This is indeed the case for any Metropolis-Hastings algorithm. And we can prove it. First, we need to calculate the movement probabilities \(P(\mu \to \mu')\) and \(P(\mu' \to \mu)\). Consider the former. For the tour to move from \(\mu\) to \(\mu'\), two things must happen: we need to propose \(\mu'\) and then accept the proposal. The associated probabilities of these two events are described by \(q(\mu'|\mu)\) and \(\alpha\) (7.3), respectively. It follows that the chain moves from \(\mu\) to \(\mu'\) with probability

\[P(\mu \to \mu') = q(\mu'|\mu) \cdot \min\left\lbrace 1, \; \frac{f(\mu'|y)}{f(\mu|y)} \frac{q(\mu|\mu')}{q(\mu'|\mu)} \right\rbrace .\]

Similarly, the chain moves from \(\mu'\) to \(\mu\) with probability

\[P(\mu' \to \mu) = q(\mu|\mu') \cdot \min\left\lbrace 1, \; \frac{f(\mu|y)}{f(\mu'|y)}\frac{q(\mu'|\mu)}{q(\mu|\mu')} \right\rbrace .\]

To simplify the ratio of movement probabilities \(P(\mu \to \mu') / P(\mu' \to \mu)\), consider the two potential scenarios:

  1. Scenario 1: \(f(\mu'|y) \ge f(\mu|y)\)
    When \(\mu'\) is at least as plausible as \(\mu\), \(P(\mu \to \mu')\) simplifies to \(q(\mu'|\mu)\) and
    \[\frac{P(\mu \to \mu')}{P(\mu' \to \mu)} = \frac{q(\mu'|\mu)}{q(\mu|\mu') \frac{f(\mu|y)}{f(\mu'|y)}\frac{q(\mu'|\mu)}{q(\mu|\mu')} } = \frac{f(\mu'|y)}{f(\mu|y)} .\]

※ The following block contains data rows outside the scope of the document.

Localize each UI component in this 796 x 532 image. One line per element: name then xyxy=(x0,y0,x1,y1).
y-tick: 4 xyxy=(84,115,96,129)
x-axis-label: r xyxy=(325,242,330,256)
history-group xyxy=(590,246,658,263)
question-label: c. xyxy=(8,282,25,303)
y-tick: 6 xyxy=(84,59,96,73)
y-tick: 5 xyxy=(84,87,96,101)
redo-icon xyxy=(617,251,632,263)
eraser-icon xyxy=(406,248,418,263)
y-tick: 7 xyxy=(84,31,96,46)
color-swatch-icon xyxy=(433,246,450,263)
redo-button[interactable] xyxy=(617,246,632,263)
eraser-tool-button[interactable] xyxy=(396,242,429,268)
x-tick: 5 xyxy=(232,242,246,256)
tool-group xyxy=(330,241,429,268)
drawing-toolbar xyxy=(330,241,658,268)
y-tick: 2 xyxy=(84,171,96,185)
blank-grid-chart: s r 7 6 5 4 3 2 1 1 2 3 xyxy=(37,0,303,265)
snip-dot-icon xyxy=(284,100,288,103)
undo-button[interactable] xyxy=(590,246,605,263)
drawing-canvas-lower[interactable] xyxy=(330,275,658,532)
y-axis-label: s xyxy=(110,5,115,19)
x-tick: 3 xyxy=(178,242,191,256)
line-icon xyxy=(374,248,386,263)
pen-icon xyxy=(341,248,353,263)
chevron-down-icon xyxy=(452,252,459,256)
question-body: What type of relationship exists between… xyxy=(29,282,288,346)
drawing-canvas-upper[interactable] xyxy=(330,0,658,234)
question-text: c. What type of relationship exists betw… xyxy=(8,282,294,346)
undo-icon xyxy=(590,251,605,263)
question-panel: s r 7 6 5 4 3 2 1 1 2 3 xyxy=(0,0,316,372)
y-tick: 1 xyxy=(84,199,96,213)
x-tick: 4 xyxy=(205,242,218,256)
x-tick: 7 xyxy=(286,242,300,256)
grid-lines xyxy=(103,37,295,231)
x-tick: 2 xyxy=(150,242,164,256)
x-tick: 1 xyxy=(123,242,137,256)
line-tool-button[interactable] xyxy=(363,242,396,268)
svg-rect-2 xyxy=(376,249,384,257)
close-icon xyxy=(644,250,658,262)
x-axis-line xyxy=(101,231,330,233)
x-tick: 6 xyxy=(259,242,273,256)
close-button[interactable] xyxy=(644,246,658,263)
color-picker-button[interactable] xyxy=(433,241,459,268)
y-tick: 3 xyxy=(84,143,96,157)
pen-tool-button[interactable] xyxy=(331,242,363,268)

  2. Scenario 2: \(f(\mu'|y) < f(\mu|y)\)
    When \(\mu'\) is less plausible than \(\mu\), \(P(\mu' \to \mu)\) simplifies to \(q(\mu|\mu')\) and

    \[\frac{P(\mu \to \mu')}{P(\mu' \to \mu)} = \frac{q(\mu'|\mu) \frac{f(\mu'|y)}{f(\mu|y)}\frac{q(\mu|\mu')}{q(\mu'|\mu)}}{q(\mu|\mu')} = \frac{f(\mu'|y)}{f(\mu|y)} .\]

Thus, no matter the scenario, the Metropolis-Hastings algorithm preserves the relative likelihood of any pair of values \(\mu\) and \(\mu'\)!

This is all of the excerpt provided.